◆ **What to work on**: All lines from the one holding "accompagnés d’une détresse" down to the last line of the entries are to be reproduced exactly, with no other lines.

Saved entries
────

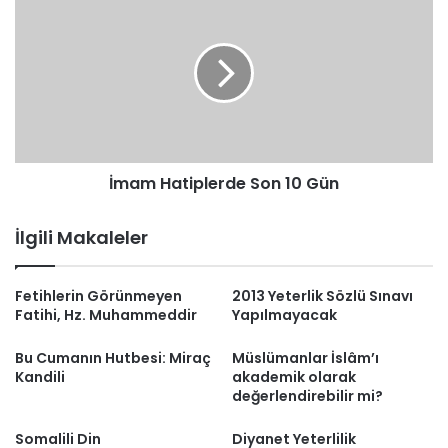
Hatiplerde
Son
10
Gün
İmam Hatiplerde Son 10 Gün
İlgili Makaleler
Fetihlerin Görünmeyen
2013 Yeterlik Sözlü Sınavı
Fatihi, Hz. Muhammeddir
Yapılmayacak
Bu Cumanın Hutbesi: Miraç
Müslümanlar İslâm’ı
Kandili
akademik olarak
değerlendirebilir mi?
Somalili Din
Diyanet Yeterlilik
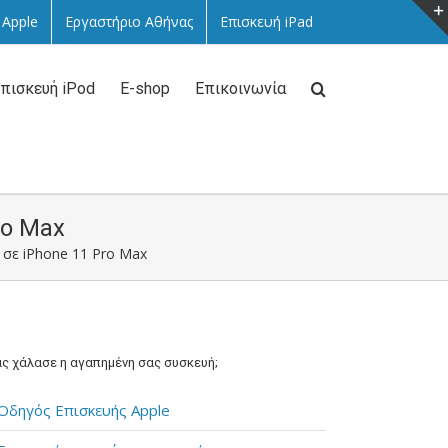
 Apple
Εργαστήριο Αθήνας
Επισκευή iPad
πισκευή iPod
E-shop
Επικοινωνία
ro Max
σε iPhone 11 Pro Max
ς χάλασε η αγαπημένη σας συσκευή;
Οδηγός Επισκευής Apple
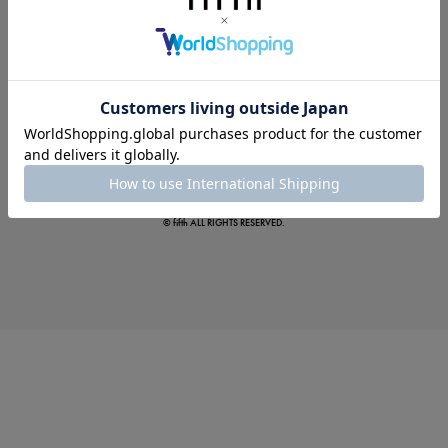
この夏の主役確定！
ボタニカル柄スカート
© fifth ALL RIGHTS RESERVED.
真夏のオフィスカジュアル
基本ルールとアイテムの選び方を徹底解説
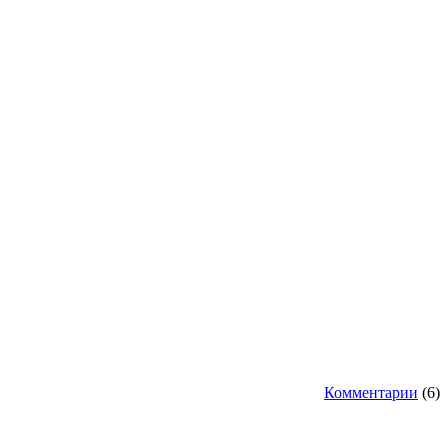
Комментарии
(6)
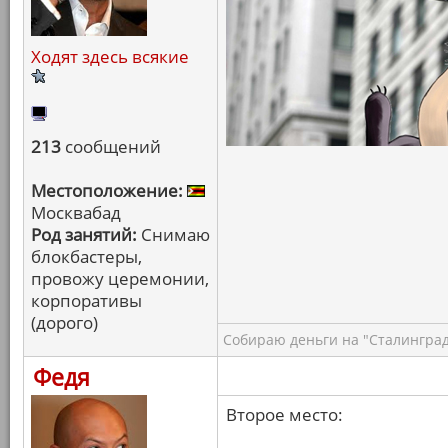
Ходят здесь всякие
213
сообщений
Местоположение:
Москвабад
Род занятий:
Снимаю
блокбастеры,
провожу церемонии,
корпоративы
(дорого)
Собираю деньги на "Сталинград
Федя
Второе место:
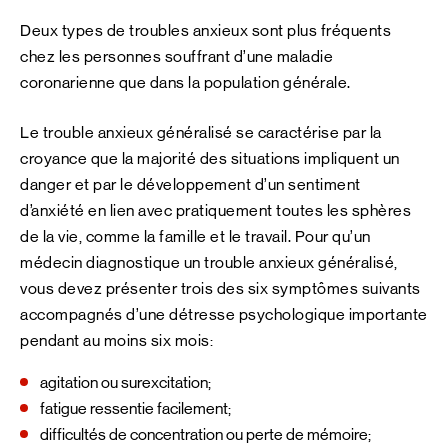
Deux types de troubles anxieux sont plus fréquents
chez les personnes souffrant d’une maladie
coronarienne que dans la population générale.
Le trouble anxieux généralisé se caractérise par la
croyance que la majorité des situations impliquent un
danger et par le développement d’un sentiment
d’anxiété en lien avec pratiquement toutes les sphères
de la vie, comme la famille et le travail. Pour qu’un
médecin diagnostique un trouble anxieux généralisé,
vous devez présenter trois des six symptômes suivants
accompagnés d’une détresse psychologique importante
pendant au moins six mois:
agitation ou surexcitation;
fatigue ressentie facilement;
difficultés de concentration ou perte de mémoire;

────

◆ **Expected answer**:
accompagnés d’une détresse psychologique importante
pendant au moins six mois:
agitation ou surexcitation;
fatigue ressentie facilement;
difficultés de concentration ou perte de mémoire;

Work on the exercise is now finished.